I undertook a practical experiment where a back titration was used to determine the amount of nitrogen in fertiliser.My titres are 3.9, 3.7 and 4.2

So I know this reaction occurred:

NH4+ + OH- ---> NH3 +H2O

I then boiled the solution to expel the Ammonia which means the excess OH- ions were titrated against 0.1 M HCl. I think?

NaOH- +HCl ---> NaCl +H2O

Is this equation correct? If so are the following calculations correct too?

n (HCl)= 0.1 x 0.0039

n(HCl)=0.0039

If this calculation is correct, what do I have to do next?

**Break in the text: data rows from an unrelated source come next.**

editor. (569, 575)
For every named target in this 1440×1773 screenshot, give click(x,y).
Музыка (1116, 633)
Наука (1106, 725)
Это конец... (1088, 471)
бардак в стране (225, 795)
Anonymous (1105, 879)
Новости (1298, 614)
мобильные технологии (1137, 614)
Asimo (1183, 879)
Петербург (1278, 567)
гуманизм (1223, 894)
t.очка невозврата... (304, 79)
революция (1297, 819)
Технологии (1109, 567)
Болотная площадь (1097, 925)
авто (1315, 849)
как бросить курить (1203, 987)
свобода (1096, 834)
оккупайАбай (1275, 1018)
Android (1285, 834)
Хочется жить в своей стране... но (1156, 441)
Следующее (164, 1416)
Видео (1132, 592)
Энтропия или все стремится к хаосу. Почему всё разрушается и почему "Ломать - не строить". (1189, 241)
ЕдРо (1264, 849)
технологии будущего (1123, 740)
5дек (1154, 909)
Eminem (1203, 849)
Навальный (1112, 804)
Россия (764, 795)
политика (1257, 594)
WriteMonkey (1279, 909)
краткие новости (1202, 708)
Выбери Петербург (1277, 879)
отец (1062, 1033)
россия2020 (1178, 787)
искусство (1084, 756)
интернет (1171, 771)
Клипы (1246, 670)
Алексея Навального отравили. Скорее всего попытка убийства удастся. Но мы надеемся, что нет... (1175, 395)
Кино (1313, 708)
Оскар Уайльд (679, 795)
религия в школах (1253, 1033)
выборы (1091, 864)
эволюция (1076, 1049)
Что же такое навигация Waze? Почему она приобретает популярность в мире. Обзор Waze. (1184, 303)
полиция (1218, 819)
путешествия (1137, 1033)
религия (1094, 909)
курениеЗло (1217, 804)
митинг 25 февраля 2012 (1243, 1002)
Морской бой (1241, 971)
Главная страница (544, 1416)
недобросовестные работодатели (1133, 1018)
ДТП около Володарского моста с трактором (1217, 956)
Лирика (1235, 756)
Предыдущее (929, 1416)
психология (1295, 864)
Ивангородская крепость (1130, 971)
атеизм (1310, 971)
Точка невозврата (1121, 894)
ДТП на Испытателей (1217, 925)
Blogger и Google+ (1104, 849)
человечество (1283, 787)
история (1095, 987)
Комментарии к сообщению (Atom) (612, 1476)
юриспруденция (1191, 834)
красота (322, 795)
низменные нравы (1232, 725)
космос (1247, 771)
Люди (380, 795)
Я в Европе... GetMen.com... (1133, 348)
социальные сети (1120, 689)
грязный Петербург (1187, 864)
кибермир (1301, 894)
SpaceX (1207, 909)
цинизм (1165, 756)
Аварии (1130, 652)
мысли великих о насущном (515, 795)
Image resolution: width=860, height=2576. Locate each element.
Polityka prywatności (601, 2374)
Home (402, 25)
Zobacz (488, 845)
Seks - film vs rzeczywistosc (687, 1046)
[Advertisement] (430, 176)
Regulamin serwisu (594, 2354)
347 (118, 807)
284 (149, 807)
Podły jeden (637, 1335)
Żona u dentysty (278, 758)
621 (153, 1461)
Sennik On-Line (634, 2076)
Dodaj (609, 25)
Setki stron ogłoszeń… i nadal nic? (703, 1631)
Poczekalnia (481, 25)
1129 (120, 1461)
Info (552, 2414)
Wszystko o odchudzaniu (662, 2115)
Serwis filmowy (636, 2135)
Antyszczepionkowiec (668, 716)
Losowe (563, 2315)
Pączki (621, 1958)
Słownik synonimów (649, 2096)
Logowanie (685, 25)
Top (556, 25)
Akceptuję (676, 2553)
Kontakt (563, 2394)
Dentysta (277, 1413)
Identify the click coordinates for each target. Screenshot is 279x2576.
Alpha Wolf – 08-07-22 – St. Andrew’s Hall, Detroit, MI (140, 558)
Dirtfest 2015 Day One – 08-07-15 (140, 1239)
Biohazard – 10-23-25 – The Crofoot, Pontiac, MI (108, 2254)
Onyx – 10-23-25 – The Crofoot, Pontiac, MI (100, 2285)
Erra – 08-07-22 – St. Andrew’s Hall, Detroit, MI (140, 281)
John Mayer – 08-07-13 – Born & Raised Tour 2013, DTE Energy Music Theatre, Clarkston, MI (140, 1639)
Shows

Edited March 20, 2012 by Malinn

[Bioc]

Hi, in case you still need this: you added an ammount of OH^- ions that can be summarized like this:

 

Total OH^- ions = (OH^- ions that reacted with NH₄⁺ to yield water) + (OH^- ions in excess that did not react)

 

So, when you add HCl, you can determine the excess of OH^- ions. The total OH^- ions is the amount of NaOH that you used to titrate the fertilizer.

 

You now have two of three variables

 

PD: Remember that the ratio of the reactions is 1:1, for example 1 mole of HCl reacts exactly with 1 mole of NaOH, and 1 mole of NaOH reacts exactly with 1 mole of NH₄⁺.